**WHAT YOU ARE ASKED TO DO**. If a record holds a picture, please leave the picture out and copy the rest of the record exactly.

**SOURCE INFORMATION**.
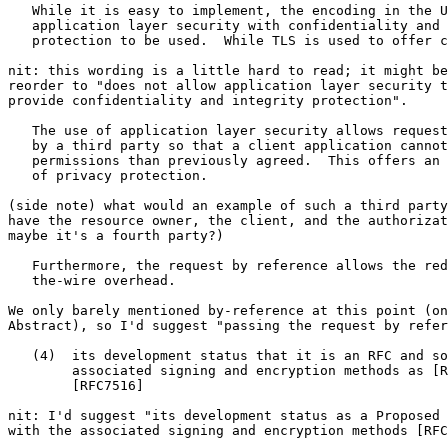
   While it is easy to implement, the encoding in the U
   application layer security with confidentiality and 
   protection to be used.  While TLS is used to offer c
nit: this wording is a little hard to read; it might be
reorder to "does not allow application layer security t
provide confidentiality and integrity protection".

   The use of application layer security allows request
   by a third party so that a client application cannot
   permissions than previously agreed.  This offers an 
   of privacy protection.

(side note) what would an example of such a third party
have the resource owner, the client, and the authorizat
maybe it's a fourth party?)

   Furthermore, the request by reference allows the red
   the-wire overhead.

We only barely mentioned by-reference at this point (on
Abstract), so I'd suggest "passing the request by refer
   (4)  its development status that it is an RFC and so
        associated signing and encryption methods as [R
        [RFC7516]

nit: I'd suggest "its development status as a Proposed 
with the associated signing and encryption methods [RFC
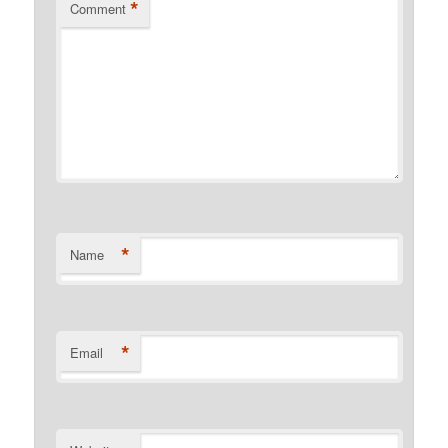
*
Comment
*
Name
*
Email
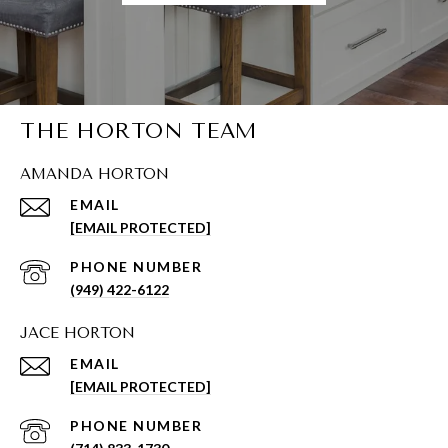
THE HORTON TEAM
AMANDA HORTON
EMAIL
[EMAIL PROTECTED]
PHONE NUMBER
(949) 422-6122
JACE HORTON
EMAIL
[EMAIL PROTECTED]
PHONE NUMBER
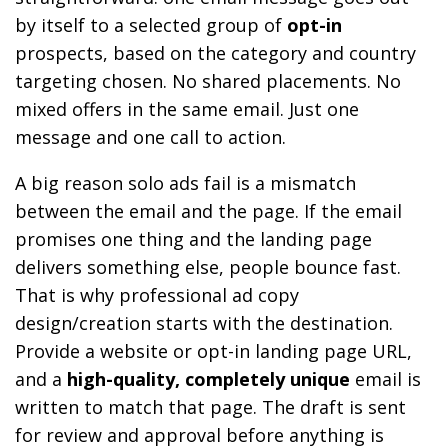
by itself to a selected group of
opt-in
prospects, based on the category and country
targeting chosen. No shared placements. No
mixed offers in the same email. Just one
message and one call to action.
A big reason solo ads fail is a mismatch
between the email and the page. If the email
promises one thing and the landing page
delivers something else, people bounce fast.
That is why professional ad copy
design/creation starts with the destination.
Provide a website or opt-in landing page URL,
and a
high-quality, completely unique
email is
written to match that page. The draft is sent
for review and approval before anything is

**EXERCISE RESPONSE**.
   While it is easy to implement, the encoding in the U
   application layer security with confidentiality and 
   protection to be used.  While TLS is used to offer c
nit: this wording is a little hard to read; it might be
reorder to "does not allow application layer security t
provide confidentiality and integrity protection".

   The use of application layer security allows request
   by a third party so that a client application cannot
   permissions than previously agreed.  This offers an 
   of privacy protection.

(side note) what would an example of such a third party
have the resource owner, the client, and the authorizat
maybe it's a fourth party?)

   Furthermore, the request by reference allows the red
   the-wire overhead.

We only barely mentioned by-reference at this point (on
Abstract), so I'd suggest "passing the request by refer
   (4)  its development status that it is an RFC and so
        associated signing and encryption methods as [R
        [RFC7516]

nit: I'd suggest "its development status as a Proposed 
with the associated signing and encryption methods [RFC
*
Comment
*
Name
*
Email
THE HORTON TEAM
AMANDA HORTON
EMAIL
[EMAIL PROTECTED]
PHONE NUMBER
(949) 422-6122
JACE HORTON
EMAIL
[EMAIL PROTECTED]
PHONE NUMBER
by itself to a selected group of
opt-in
prospects, based on the category and country
targeting chosen. No shared placements. No
mixed offers in the same email. Just one
message and one call to action.
A big reason solo ads fail is a mismatch
between the email and the page. If the email
promises one thing and the landing page
delivers something else, people bounce fast.
That is why professional ad copy
design/creation starts with the destination.
Provide a website or opt-in landing page URL,
and a
high-quality, completely unique
email is
written to match that page. The draft is sent
for review and approval before anything is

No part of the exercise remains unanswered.